#### [Work task]
Starting at the line that holds "Minizaver in Dino" and stopping at the line that holds "Gospod Gnilc in plesoči medved", restate the records below word for word, with both of those lines included.

======== Data provided

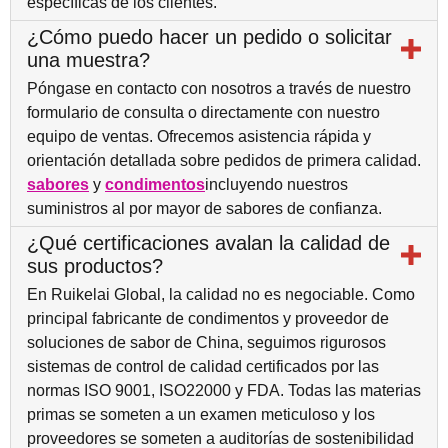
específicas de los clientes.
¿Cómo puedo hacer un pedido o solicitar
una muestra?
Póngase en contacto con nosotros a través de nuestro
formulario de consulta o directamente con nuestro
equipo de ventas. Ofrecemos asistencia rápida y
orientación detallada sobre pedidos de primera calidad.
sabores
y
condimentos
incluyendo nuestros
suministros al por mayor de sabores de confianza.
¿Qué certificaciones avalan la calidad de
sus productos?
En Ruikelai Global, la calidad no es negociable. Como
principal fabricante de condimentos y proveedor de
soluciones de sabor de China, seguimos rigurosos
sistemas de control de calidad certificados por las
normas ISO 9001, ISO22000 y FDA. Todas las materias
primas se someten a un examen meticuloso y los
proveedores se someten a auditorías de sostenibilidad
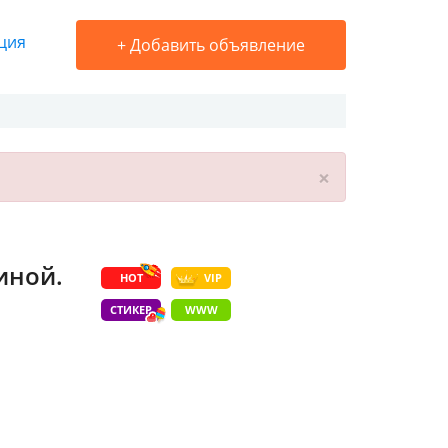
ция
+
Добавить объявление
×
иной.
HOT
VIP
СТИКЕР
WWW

================
======== Data provided

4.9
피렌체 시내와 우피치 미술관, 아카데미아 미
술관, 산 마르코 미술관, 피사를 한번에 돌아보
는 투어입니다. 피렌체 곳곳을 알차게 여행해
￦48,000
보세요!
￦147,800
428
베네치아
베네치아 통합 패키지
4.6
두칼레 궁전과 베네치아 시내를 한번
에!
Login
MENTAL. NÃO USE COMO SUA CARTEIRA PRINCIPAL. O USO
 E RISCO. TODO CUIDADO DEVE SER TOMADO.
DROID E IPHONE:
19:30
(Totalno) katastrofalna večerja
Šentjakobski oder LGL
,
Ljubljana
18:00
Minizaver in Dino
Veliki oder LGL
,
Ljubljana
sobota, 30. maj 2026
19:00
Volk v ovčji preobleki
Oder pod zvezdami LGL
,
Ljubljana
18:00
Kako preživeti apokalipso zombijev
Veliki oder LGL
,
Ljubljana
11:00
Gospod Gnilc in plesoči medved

================

#### [Written answer]
Minizaver in Dino
Veliki oder LGL
,
Ljubljana
sobota, 30. maj 2026
19:00
Volk v ovčji preobleki
Oder pod zvezdami LGL
,
Ljubljana
18:00
Kako preživeti apokalipso zombijev
Veliki oder LGL
,
Ljubljana
11:00
Gospod Gnilc in plesoči medved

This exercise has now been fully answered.